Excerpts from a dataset
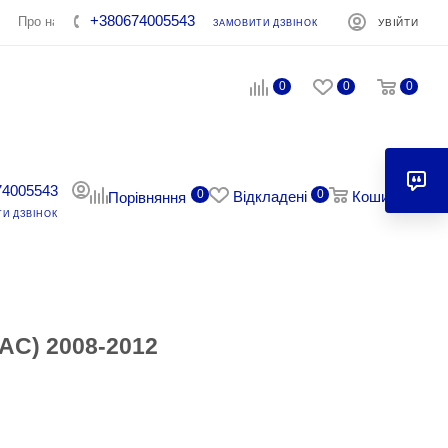
+380674005543
Про нас
Контакти
УВІЙТИ
ЗАМОВИТИ ДЗВІНОК
0
0
0
74005543
0
0
0
Відкладені
Кошик
Порівняння
И ДЗВІНОК
 AC) 2008-2012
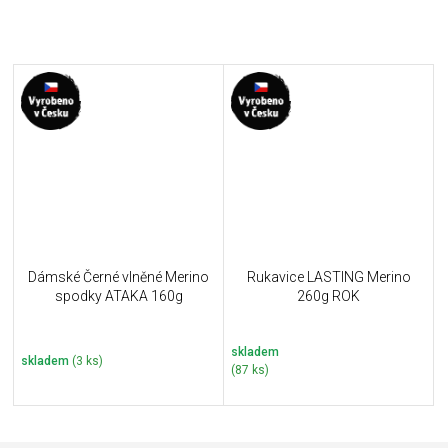
Dámské Černé vlněné Merino
Rukavice LASTING Merino
spodky ATAKA 160g
260g ROK
skladem
skladem
(3 ks)
(87 ks)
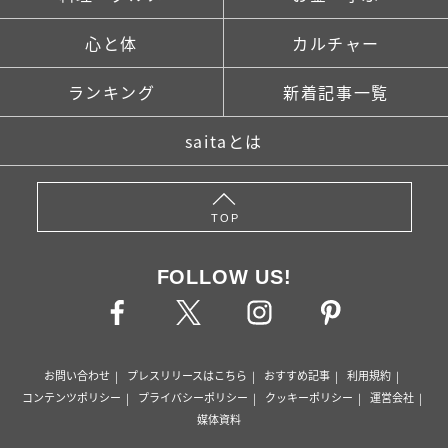
心と体
カルチャー
ランキング
新着記事一覧
saitaとは
TOP
FOLLOW US!
お問い合わせ
プレスリリースはこちら
おすすめ記事
利用規約
コンテンツポリシー
プライバシーポリシー
クッキーポリシー
運営会社
媒体資料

### TASK PROMPT
Find each line above with the string "Merino", then report how many there are. Write only the number.

### OUTPUT FOR THIS EXERCISE
2